Im Rahmen von 2402_fm kamen am 11. und 18. Juni dieses Jahr die Filme Atlantis (2019) von Valentyn Vasyanovych und The Earth is Blue as an Orange (2020) von Irina Tsilyk zur Aufführung. Beim ersten handelte es sich um einen Spielfilm, der mit wahrheitsgetreuen Elementen spielt (zB haben alle Schauspieler:innen im Film selbst Erfahrung in den Berufen, die sie darstellen). Der zweite ist ein intimer, etwas verspielter Dokumentarfilm. Beide demonstrieren zugleich die Banalität der Bürokratie, die Kriege begleitet, sowie die Kreativität, die den Bewohnern von Kriegsgebieten das Überleben ermöglicht. Überdies spielen beide mit den Erwartungen der Zuschauer und mit narrativen Formen. In Atlantis bewegt sich die Kamera kaum, währenddem Personen vor ihr auf und abgehen, um Knochen und andere Überresten aus einer Grube zu exhumieren um sie anschliessend in einem forensischen Labor akribisch zu untersuchen. Sachlich und ausgiebig unterhalten sich zwei Charaktere über die Wasserknappheit, mit der die Region als Folge des Krieges zu kämpfen hat, und darüber, dass man eine andere Region wegen giftigen Niederschlags evakuieren müsse. Diese tableaux vivants kommunizieren den langsamen Prozess der Inventur des Schreckens, und antizipieren somit die ersten mühseligen Schritte der Übergangsjustiz. Oft ist Atlantis aber auch poetisch und visuell ansprechend: Ein Soldat badet in einer riesigen Schaufel mitten in der Wüste; derselbe Soldat trinkt später mit seiner neuen Liebhaberin gemeinsam einen Tee und redet über seine Kindheit, während dem das Bild plötzlich infrarot wird. In dieser Serie von Vignetten, in der die Figuren sich träge fortbewegen, nutzt Vasyanovych Jacques Rancières Konzept der «Aufteilung des Sinnlichen» («le partage du sensible»), um uns an eine neue Wahrnehmung des Krieges heranzuführen und uns vielleicht sogar zum politischen Handeln zu bewegen.

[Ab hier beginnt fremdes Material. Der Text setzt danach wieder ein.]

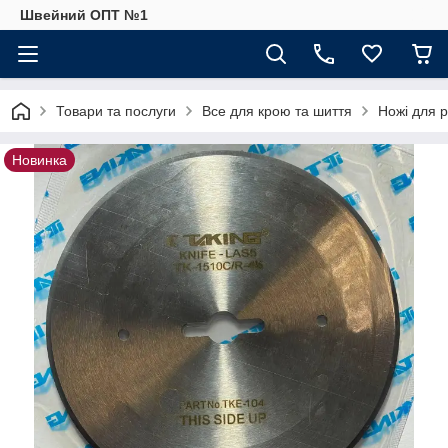
Швейний ОПТ №1
Товари та послуги
Все для крою та шиття
Ножі для р
Новинка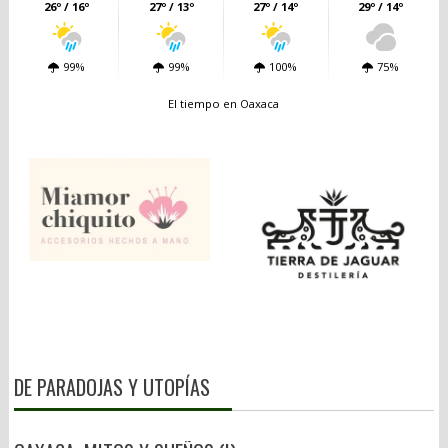
26º / 16º
27º / 13º
27º / 14º
29º / 14º
99%
99%
100%
75%
El tiempo en Oaxaca
DE PARADOJAS Y UTOPÍAS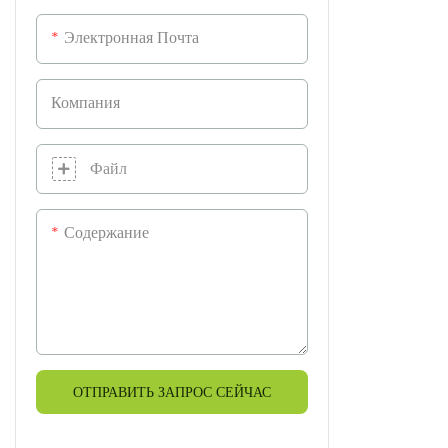
Электронная Почта
Компания
Файл
Содержание
ОТПРАВИТЬ ЗАПРОС СЕЙЧАС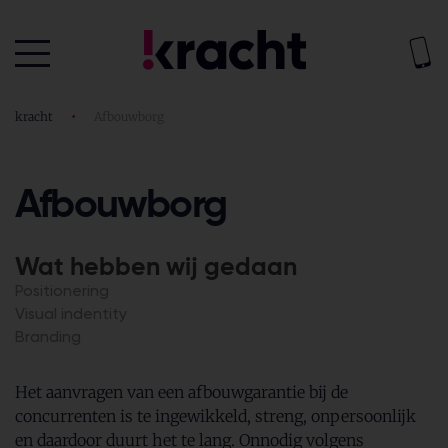
kracht
•
Afbouwborg
Afbouwborg
Wat hebben wij gedaan
Positionering
Visual indentity
Branding
Het aanvragen van een afbouwgarantie bij de
concurrenten is te ingewikkeld, streng, onpersoonlijk
en daardoor duurt het te lang. Onnodig volgens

Obwohl wir es bei Atlantis mit einem futuristischen Film zu tun haben (er findet im Jahre 2025 statt, das Jahr in dem Vasyanovych mit dem Ende des Krieges rechnet) macht er keine grossen Vorhersagen darüber, wie sehr sich die Welt verändert haben wird. Die üblichen Zeichen einer dystopischen post-Konflikt-Landschaft sind nur begrenzt vorhanden; wir können uns also in keine unrealistische Zukunftsvision flüchten. Die Zeit nach dem Krieg, scheint Vasyanovych zu suggerieren, gleicht der Zeit vor und während des Krieges, denn Frieden wird nie wirklich herrschen.

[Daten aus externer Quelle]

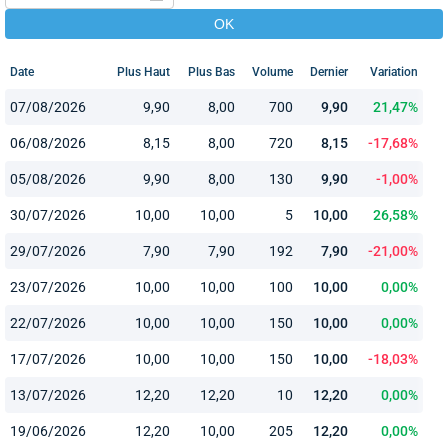
Date
Plus Haut
Plus Bas
Volume
Dernier
Variation
07/08/2026
9,90
8,00
700
9,90
21,47%
06/08/2026
8,15
8,00
720
8,15
-17,68%
05/08/2026
9,90
8,00
130
9,90
-1,00%
30/07/2026
10,00
10,00
5
10,00
26,58%
29/07/2026
7,90
7,90
192
7,90
-21,00%
23/07/2026
10,00
10,00
100
10,00
0,00%
22/07/2026
10,00
10,00
150
10,00
0,00%
17/07/2026
10,00
10,00
150
10,00
-18,03%
13/07/2026
12,20
12,20
10
12,20
0,00%
19/06/2026
12,20
10,00
205
12,20
0,00%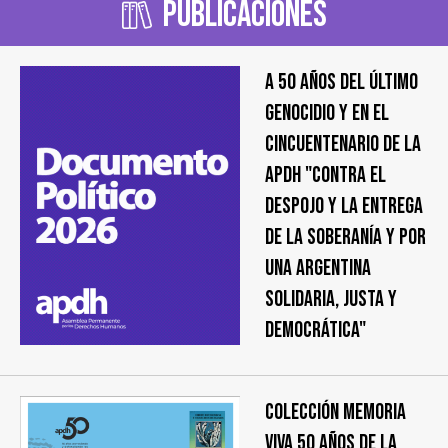
Publicaciones
A 50 años del último
genocidio y en el
cincuentenario de la
APDH "Contra el
despojo y la entrega
de la soberanía y por
una Argentina
solidaria, justa y
democrática"
COLECCIÓN MEMORIA
VIVA 50 AÑOS DE LA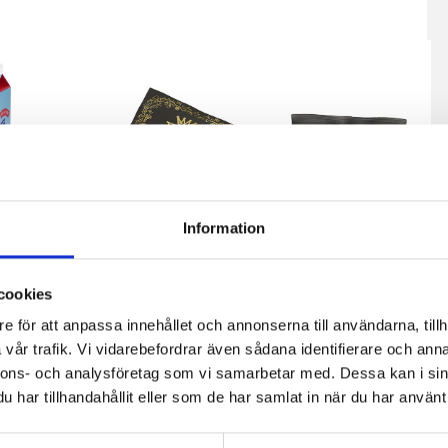
Information
cookies
de
er
e för att anpassa innehållet och annonserna till användarna, tillh
Västerbottensost®
Västerbottensost®
vår trafik. Vi vidarebefordrar även sådana identifierare och anna
450g
riven 150g
nnons- och analysföretag som vi samarbetar med. Dessa kan i sin
har tillhandahållit eller som de har samlat in när du har använt 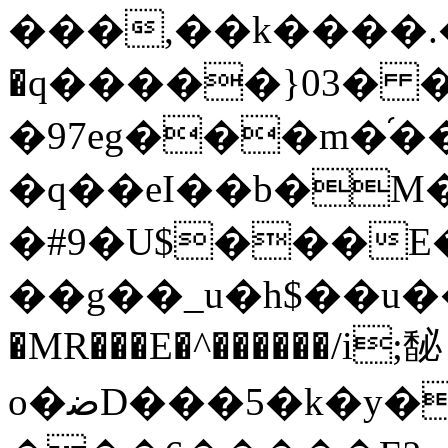
���,��k����.
�q�����}03�
�97eg���m�֝��
�q��eI��b�M
�#9�U$���E
��g��_u�h$��u�
�MR���E�^������/i;馝
o�ﺿD
���5�k�y�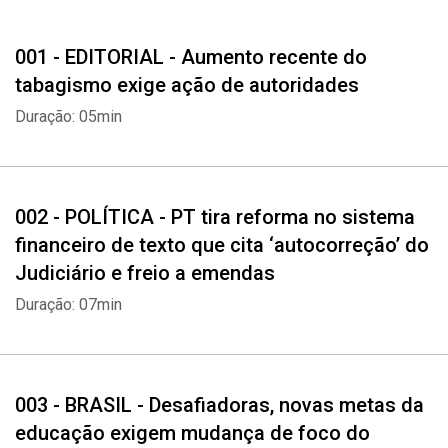
Manifesto eleitoral
PT tira reforma no sistema financeiro de texto que cita
001 - EDITORIAL - Aumento recente do
‘autocorreção’ do Judiciário e freio a emendas
tabagismo exige ação de autoridades
BRASIL
Duração: 05min
Rumo ao básico
Desafiadoras, novas metas da educação exigem mudança de
foco do acesso para a aprendizagem
002 - POLÍTICA - PT tira reforma no sistema
ECONOMIA
financeiro de texto que cita ‘autocorreção’ do
Controle enfraquecido
Judiciário e freio a emendas
Ações de supervisão do BC em instituições financeiras caem 40%
Duração: 07min
em cinco anos
SAÚDE
Pura matemática?
003 - BRASIL - Desafiadoras, novas metas da
Salvar mais vidas ou mais anos de vida? Estudo revela como as
educação exigem mudança de foco do
pessoas pensam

Im Gegensatz dazu portraitiert der Dokumentarfilm The Earth is Blue as an Orange in einer hoch komplexen narrativen Struktur das Schicksal einer Familie, die die frühen Kriegsjahre in einem Dorf im Donbass erlebt. Myroslava, die älteste Tochter von Anna, einer alleinerziehenden Mutter, die mit ihrer Mutter und ihren drei Kindern in einem einstöckigen Haus wohnt, möchte unbedingt Filmemacherin werden und die ganze Familie hilft ihr dabei, einen Film über das Leben während des Krieges zu drehen. Wir lernen die Familie kennen, indem sich jedes Mitglied frontal vor der Kamera vorstellt. Ein Bombenanschlag in der Ferne unterbricht das Filmen und alle flüchten aus dem Haus. Gemeinsam beschimpfen die Frauen der Nachbarschaft ihre Angreifer und sind unbeeindruckt von den Abwehr-Soldaten, die impotent vor dem nächsten Angriff warnen. In einer anderen Szene fordern die Frauen eine Gruppe Soldaten lautstark aber höflich auf, ihnen als Statisten zu dienen. Es entfaltet sich eine Realität, in der Frauen diejenigen sind, die ihre Umwelt dokumentieren und zugleich kreieren, währenddem die Männer an der Front sind. Die anti-chronologische Dokumentation des Filmdrehs der Familie – eine Mischung aus Interviews und langen Aufnahmen, in denen mehrere Kameras sich gegenseitig filmen – wird durch den konventionellen Erzählstil von Myroslavas Entwicklung gefestigt. Wir erleben wie sie sich von einem frühreifen hochintelligenten Teenager, bis zur Aufnahme in die Filmschule in Kyiv entwickelt und sehen sie schliesslich bei ihrer Heimkehr über die Winterferien, wo sie den Film fertig dreht und anschliessend in ihrem Dorf zeigt. Eine Schlüsselszene zeigt wie die Familie den Anfang ihres Filmes diskutiert: Sollte die Kamera erst panoramisch über das Dorf schweifen, um seine Kraft und diejenige seiner Einwohner:innen auszudrücken, oder lieber direkt den Bombenangriff zeigen, der für Drama sorgen würde? Diese Diskussion über Film als Erzählform, die sich auf einer Metaebene abspielt, ist wichtig, denn sie sagt etwas aus über Kriegsfilme als Schockinstrumente, die selten die materiellen Gegebenheiten und Subtilitäten von Krieg wiedergeben und Überlebende als reine Opfer ohne jegliche Handlungsfähigkeiten darstellen. Am Ende bleibt uns die Intimität von Myroslavas Film in seiner Totalität verwehrt. Doch das Filmemachen an sich wird in The Earth is Blue as an Orange zum radikalen Akt des Widerstands.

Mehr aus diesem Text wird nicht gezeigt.